Segment Start: Material for the task

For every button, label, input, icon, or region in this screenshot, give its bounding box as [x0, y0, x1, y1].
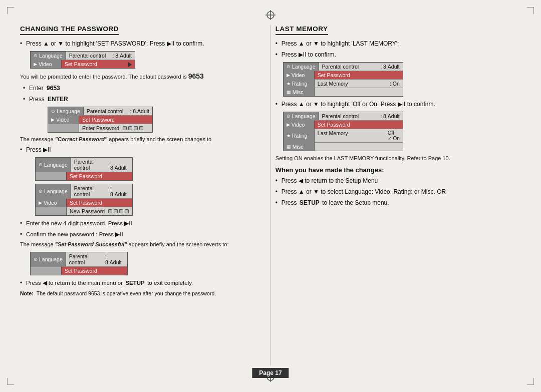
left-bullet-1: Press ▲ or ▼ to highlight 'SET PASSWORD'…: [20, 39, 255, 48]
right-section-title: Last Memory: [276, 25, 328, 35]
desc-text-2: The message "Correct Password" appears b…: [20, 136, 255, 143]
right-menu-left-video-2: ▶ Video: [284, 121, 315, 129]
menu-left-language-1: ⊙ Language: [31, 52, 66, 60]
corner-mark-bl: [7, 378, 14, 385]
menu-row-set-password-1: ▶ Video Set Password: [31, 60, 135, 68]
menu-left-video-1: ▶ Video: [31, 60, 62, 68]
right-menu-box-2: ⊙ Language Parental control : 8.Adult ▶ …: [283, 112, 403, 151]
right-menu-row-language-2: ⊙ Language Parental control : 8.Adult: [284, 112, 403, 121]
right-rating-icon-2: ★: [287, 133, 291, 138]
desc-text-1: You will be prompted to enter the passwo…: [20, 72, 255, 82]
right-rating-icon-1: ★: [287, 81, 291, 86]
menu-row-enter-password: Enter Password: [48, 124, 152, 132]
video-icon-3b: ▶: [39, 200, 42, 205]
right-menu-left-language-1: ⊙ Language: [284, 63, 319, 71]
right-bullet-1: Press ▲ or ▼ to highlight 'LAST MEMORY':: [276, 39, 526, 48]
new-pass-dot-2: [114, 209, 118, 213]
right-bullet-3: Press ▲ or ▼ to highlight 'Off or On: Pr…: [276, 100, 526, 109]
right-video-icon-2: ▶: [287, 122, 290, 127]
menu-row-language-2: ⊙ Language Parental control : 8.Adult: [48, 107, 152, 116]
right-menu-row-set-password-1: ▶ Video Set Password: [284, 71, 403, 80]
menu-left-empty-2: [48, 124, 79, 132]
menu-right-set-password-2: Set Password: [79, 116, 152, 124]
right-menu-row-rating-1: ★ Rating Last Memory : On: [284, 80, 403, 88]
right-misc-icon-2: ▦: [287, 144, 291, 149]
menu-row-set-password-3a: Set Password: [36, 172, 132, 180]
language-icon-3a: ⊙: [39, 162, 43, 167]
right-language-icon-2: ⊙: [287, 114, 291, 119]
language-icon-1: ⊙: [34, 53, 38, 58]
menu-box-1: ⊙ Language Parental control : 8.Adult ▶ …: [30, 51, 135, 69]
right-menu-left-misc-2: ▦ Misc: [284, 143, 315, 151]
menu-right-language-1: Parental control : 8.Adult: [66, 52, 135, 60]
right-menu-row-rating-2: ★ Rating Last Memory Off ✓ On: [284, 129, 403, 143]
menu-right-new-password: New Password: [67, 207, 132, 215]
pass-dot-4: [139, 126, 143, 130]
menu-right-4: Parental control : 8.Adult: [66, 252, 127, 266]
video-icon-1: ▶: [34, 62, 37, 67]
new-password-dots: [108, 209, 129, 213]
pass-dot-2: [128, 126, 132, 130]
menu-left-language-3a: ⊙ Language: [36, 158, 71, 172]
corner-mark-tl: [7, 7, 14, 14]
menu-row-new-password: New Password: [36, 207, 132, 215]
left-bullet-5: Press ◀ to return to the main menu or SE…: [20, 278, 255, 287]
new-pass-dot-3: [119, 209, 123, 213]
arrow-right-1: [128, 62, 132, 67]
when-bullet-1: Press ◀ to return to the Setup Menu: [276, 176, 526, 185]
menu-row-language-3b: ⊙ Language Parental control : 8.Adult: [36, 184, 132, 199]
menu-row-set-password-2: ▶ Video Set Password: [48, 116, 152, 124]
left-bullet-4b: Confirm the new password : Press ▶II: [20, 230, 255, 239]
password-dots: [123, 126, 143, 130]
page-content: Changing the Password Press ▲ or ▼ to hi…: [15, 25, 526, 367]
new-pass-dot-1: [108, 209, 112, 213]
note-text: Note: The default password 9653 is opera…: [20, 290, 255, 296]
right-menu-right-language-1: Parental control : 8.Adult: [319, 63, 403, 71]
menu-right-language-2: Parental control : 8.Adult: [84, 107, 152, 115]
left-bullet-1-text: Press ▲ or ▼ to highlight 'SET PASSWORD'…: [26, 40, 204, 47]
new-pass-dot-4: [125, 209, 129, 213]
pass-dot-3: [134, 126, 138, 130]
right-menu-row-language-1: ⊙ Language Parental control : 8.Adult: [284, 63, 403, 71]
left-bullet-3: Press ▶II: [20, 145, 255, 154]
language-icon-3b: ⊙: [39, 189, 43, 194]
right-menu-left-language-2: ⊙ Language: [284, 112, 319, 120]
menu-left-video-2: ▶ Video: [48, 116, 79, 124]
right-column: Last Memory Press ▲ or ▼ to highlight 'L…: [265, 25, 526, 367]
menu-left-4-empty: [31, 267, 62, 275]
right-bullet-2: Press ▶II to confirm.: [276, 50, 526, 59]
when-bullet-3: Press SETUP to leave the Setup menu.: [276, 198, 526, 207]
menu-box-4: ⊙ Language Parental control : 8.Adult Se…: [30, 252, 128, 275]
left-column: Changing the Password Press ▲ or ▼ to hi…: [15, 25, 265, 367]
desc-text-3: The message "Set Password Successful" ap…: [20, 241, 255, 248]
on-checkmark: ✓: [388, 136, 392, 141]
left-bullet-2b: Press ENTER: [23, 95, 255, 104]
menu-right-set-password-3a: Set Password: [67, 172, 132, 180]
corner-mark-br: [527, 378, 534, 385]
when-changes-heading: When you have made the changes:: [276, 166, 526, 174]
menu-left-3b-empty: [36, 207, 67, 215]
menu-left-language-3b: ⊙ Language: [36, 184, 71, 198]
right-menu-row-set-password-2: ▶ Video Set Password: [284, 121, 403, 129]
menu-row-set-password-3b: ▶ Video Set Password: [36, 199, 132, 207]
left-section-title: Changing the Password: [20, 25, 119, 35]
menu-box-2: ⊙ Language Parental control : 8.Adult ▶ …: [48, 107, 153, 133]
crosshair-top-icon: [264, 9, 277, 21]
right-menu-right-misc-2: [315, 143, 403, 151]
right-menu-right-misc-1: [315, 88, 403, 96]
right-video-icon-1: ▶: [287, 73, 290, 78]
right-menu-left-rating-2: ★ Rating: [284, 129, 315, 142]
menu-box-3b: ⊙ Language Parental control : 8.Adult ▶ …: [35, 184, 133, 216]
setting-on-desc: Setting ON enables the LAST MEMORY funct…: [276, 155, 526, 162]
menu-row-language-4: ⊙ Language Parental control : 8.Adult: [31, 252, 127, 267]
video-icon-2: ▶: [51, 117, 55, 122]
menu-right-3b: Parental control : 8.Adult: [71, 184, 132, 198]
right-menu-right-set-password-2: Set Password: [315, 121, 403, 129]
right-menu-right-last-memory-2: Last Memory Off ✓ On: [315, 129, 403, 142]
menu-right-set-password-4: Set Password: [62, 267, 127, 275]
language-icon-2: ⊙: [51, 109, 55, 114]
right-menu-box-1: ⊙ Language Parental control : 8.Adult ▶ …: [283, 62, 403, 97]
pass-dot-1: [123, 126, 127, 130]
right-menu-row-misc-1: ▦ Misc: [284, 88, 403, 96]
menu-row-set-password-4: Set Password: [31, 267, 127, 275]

Segment End: Material for the task

# Problem details:
Copy the records shown above in their entirety and exactly; images are to be left out.

# Task answer:
For every button, label, input, icon, or region in this screenshot, give its bounding box as [x0, y0, x1, y1].
left-bullet-1: Press ▲ or ▼ to highlight 'SET PASSWORD'…: [20, 39, 255, 48]
right-section-title: Last Memory: [276, 25, 328, 35]
desc-text-2: The message "Correct Password" appears b…: [20, 136, 255, 143]
right-menu-left-video-2: ▶ Video: [284, 121, 315, 129]
menu-left-language-1: ⊙ Language: [31, 52, 66, 60]
corner-mark-bl: [7, 378, 14, 385]
menu-row-set-password-1: ▶ Video Set Password: [31, 60, 135, 68]
menu-left-video-1: ▶ Video: [31, 60, 62, 68]
right-menu-box-2: ⊙ Language Parental control : 8.Adult ▶ …: [283, 112, 403, 151]
right-menu-row-language-2: ⊙ Language Parental control : 8.Adult: [284, 112, 403, 121]
right-rating-icon-2: ★: [287, 133, 291, 138]
desc-text-1: You will be prompted to enter the passwo…: [20, 72, 255, 82]
right-rating-icon-1: ★: [287, 81, 291, 86]
menu-row-enter-password: Enter Password: [48, 124, 152, 132]
video-icon-3b: ▶: [39, 200, 42, 205]
right-menu-left-language-1: ⊙ Language: [284, 63, 319, 71]
right-bullet-1: Press ▲ or ▼ to highlight 'LAST MEMORY':: [276, 39, 526, 48]
new-pass-dot-2: [114, 209, 118, 213]
right-bullet-3: Press ▲ or ▼ to highlight 'Off or On: Pr…: [276, 100, 526, 109]
right-video-icon-2: ▶: [287, 122, 290, 127]
menu-row-language-2: ⊙ Language Parental control : 8.Adult: [48, 107, 152, 116]
right-menu-row-set-password-1: ▶ Video Set Password: [284, 71, 403, 80]
menu-left-empty-2: [48, 124, 79, 132]
menu-right-set-password-2: Set Password: [79, 116, 152, 124]
right-menu-row-rating-1: ★ Rating Last Memory : On: [284, 80, 403, 88]
right-misc-icon-2: ▦: [287, 144, 291, 149]
menu-row-set-password-3a: Set Password: [36, 172, 132, 180]
language-icon-3a: ⊙: [39, 162, 43, 167]
right-language-icon-2: ⊙: [287, 114, 291, 119]
language-icon-1: ⊙: [34, 53, 38, 58]
menu-box-1: ⊙ Language Parental control : 8.Adult ▶ …: [30, 51, 135, 69]
right-menu-left-misc-2: ▦ Misc: [284, 143, 315, 151]
menu-right-language-1: Parental control : 8.Adult: [66, 52, 135, 60]
right-menu-row-rating-2: ★ Rating Last Memory Off ✓ On: [284, 129, 403, 143]
menu-right-new-password: New Password: [67, 207, 132, 215]
pass-dot-4: [139, 126, 143, 130]
menu-right-4: Parental control : 8.Adult: [66, 252, 127, 266]
video-icon-1: ▶: [34, 62, 37, 67]
new-password-dots: [108, 209, 129, 213]
pass-dot-2: [128, 126, 132, 130]
menu-left-language-3a: ⊙ Language: [36, 158, 71, 172]
corner-mark-tl: [7, 7, 14, 14]
menu-row-new-password: New Password: [36, 207, 132, 215]
left-bullet-5: Press ◀ to return to the main menu or SE…: [20, 278, 255, 287]
new-pass-dot-3: [119, 209, 123, 213]
arrow-right-1: [128, 62, 132, 67]
when-bullet-1: Press ◀ to return to the Setup Menu: [276, 176, 526, 185]
menu-row-language-3b: ⊙ Language Parental control : 8.Adult: [36, 184, 132, 199]
menu-row-set-password-2: ▶ Video Set Password: [48, 116, 152, 124]
left-bullet-4b: Confirm the new password : Press ▶II: [20, 230, 255, 239]
password-dots: [123, 126, 143, 130]
page-content: Changing the Password Press ▲ or ▼ to hi…: [15, 25, 526, 367]
new-pass-dot-1: [108, 209, 112, 213]
note-text: Note: The default password 9653 is opera…: [20, 290, 255, 296]
right-menu-right-language-1: Parental control : 8.Adult: [319, 63, 403, 71]
menu-right-language-2: Parental control : 8.Adult: [84, 107, 152, 115]
left-bullet-1-text: Press ▲ or ▼ to highlight 'SET PASSWORD'…: [26, 40, 204, 47]
new-pass-dot-4: [125, 209, 129, 213]
pass-dot-3: [134, 126, 138, 130]
right-menu-row-language-1: ⊙ Language Parental control : 8.Adult: [284, 63, 403, 71]
left-bullet-3: Press ▶II: [20, 145, 255, 154]
language-icon-3b: ⊙: [39, 189, 43, 194]
right-menu-left-language-2: ⊙ Language: [284, 112, 319, 120]
menu-left-video-2: ▶ Video: [48, 116, 79, 124]
right-column: Last Memory Press ▲ or ▼ to highlight 'L…: [265, 25, 526, 367]
menu-left-4-empty: [31, 267, 62, 275]
right-bullet-2: Press ▶II to confirm.: [276, 50, 526, 59]
when-bullet-3: Press SETUP to leave the Setup menu.: [276, 198, 526, 207]
menu-box-4: ⊙ Language Parental control : 8.Adult Se…: [30, 252, 128, 275]
left-column: Changing the Password Press ▲ or ▼ to hi…: [15, 25, 265, 367]
desc-text-3: The message "Set Password Successful" ap…: [20, 241, 255, 248]
on-checkmark: ✓: [388, 136, 392, 141]
left-bullet-2b: Press ENTER: [23, 95, 255, 104]
menu-right-set-password-3a: Set Password: [67, 172, 132, 180]
corner-mark-br: [527, 378, 534, 385]
when-changes-heading: When you have made the changes:: [276, 166, 526, 174]
menu-left-3b-empty: [36, 207, 67, 215]
menu-left-language-3b: ⊙ Language: [36, 184, 71, 198]
right-menu-row-set-password-2: ▶ Video Set Password: [284, 121, 403, 129]
menu-row-set-password-3b: ▶ Video Set Password: [36, 199, 132, 207]
left-section-title: Changing the Password: [20, 25, 119, 35]
menu-box-2: ⊙ Language Parental control : 8.Adult ▶ …: [48, 107, 153, 133]
crosshair-top-icon: [264, 9, 277, 21]
right-menu-right-misc-2: [315, 143, 403, 151]
right-menu-right-misc-1: [315, 88, 403, 96]
right-video-icon-1: ▶: [287, 73, 290, 78]
right-menu-left-rating-2: ★ Rating: [284, 129, 315, 142]
menu-box-3b: ⊙ Language Parental control : 8.Adult ▶ …: [35, 184, 133, 216]
setting-on-desc: Setting ON enables the LAST MEMORY funct…: [276, 155, 526, 162]
menu-row-language-4: ⊙ Language Parental control : 8.Adult: [31, 252, 127, 267]
video-icon-2: ▶: [51, 117, 55, 122]
menu-right-3b: Parental control : 8.Adult: [71, 184, 132, 198]
right-menu-right-set-password-2: Set Password: [315, 121, 403, 129]
right-menu-right-last-memory-2: Last Memory Off ✓ On: [315, 129, 403, 142]
menu-right-set-password-4: Set Password: [62, 267, 127, 275]
language-icon-2: ⊙: [51, 109, 55, 114]
right-menu-box-1: ⊙ Language Parental control : 8.Adult ▶ …: [283, 62, 403, 97]
pass-dot-1: [123, 126, 127, 130]
right-menu-row-misc-1: ▦ Misc: [284, 88, 403, 96]
menu-row-set-password-4: Set Password: [31, 267, 127, 275]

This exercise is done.